Nel mezzo del cammin di nostra vita
mi ritrovai sotto l’Unione oscura
che del governo la via s’era smarrita.
Ah quanto a dir qual’era è cosa dura

di questo esausto e smorto ministero,
che nel pensier rinnova la paura,
sicché son sconfortato e mi dispero
e del mio mal il Prodi non si cura.

Ma della pena al cominciar dell’erta
m’apparve una lonza leggiera e presta molto,
che la crescita del Pil rendea deserta
e del Tomaso avea ridente il volto.

Poi alla vista si pose un lione
di bianca testa e con rabbiosa fame.
Visco ha per nome, non conosce ragione
e sbrana chi per lavoro si spella le mane.
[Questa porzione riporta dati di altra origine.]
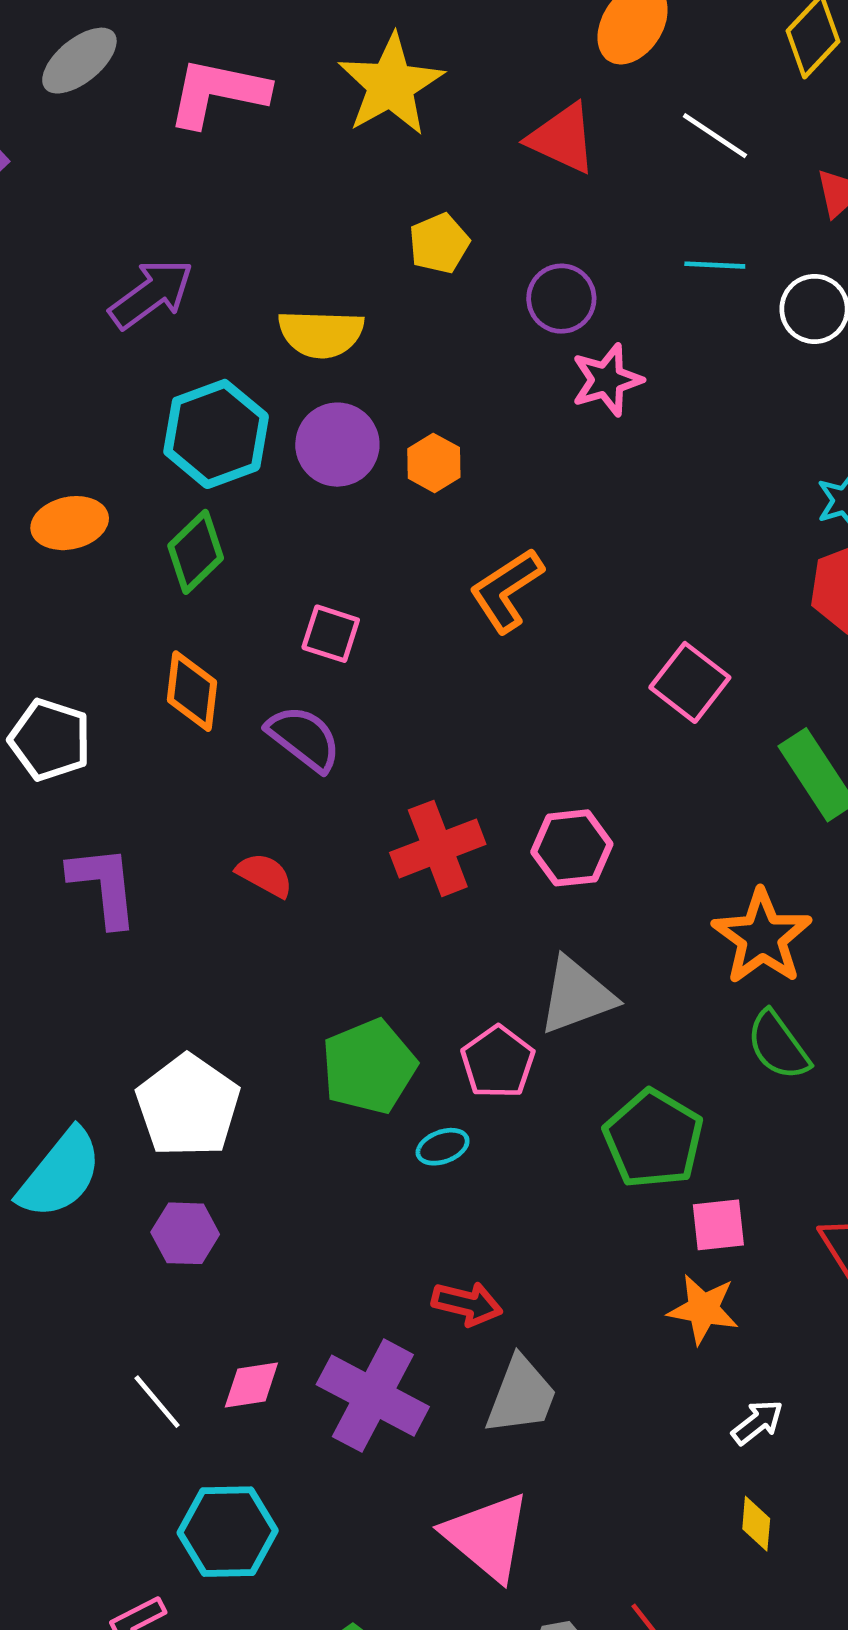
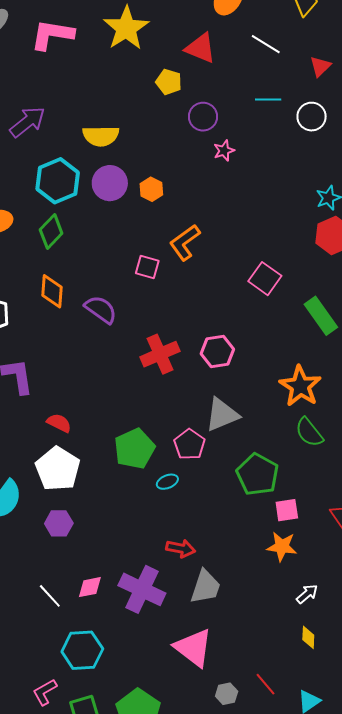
yellow pentagon: (439, 243) -> (169, 82), moved, turned -30
pink star: (607, 380) -> (224, 151), size x0.7
pink square: (331, 634) -> (147, 267), moved
red semicircle: (265, 875) -> (59, 423), moved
Seguia una lupa che ha lauta calvizie,
copre un lenzuolo sua grigia magrezza,
speziali e tassisti  vuol del suo pasto primizie,
liberalizza, con  vuota scaltrezza.

Ora per me si va nella città dolente
per me si va ne l’etterna tassazione,
per me si va tra’l perduto contribuente:
lasciate ogni speranza o voi d’esta nazione.

Qui sospiri, pianti ed alti guai
suonan per l’aere senza più condoni
ond’io da tempo ognor ne lacrimai,
oh Prodi perché tu di me abbandoni?

Ma ecco verso noi venir per nave
un veltro roseo non di primo pelo,
gridando "Guai a voi anime prave
non isperate mai veder lo cielo,

i’ vengo per menarvi ad altro litorale,
anime che siete lasse e nude,
dove a seguir nuova tenzone elettorale
verrete a sottostar ben altre tasse crude.

Oh Beatrice dai rossi capelli
accorri, salvami… anche dal Rutelli!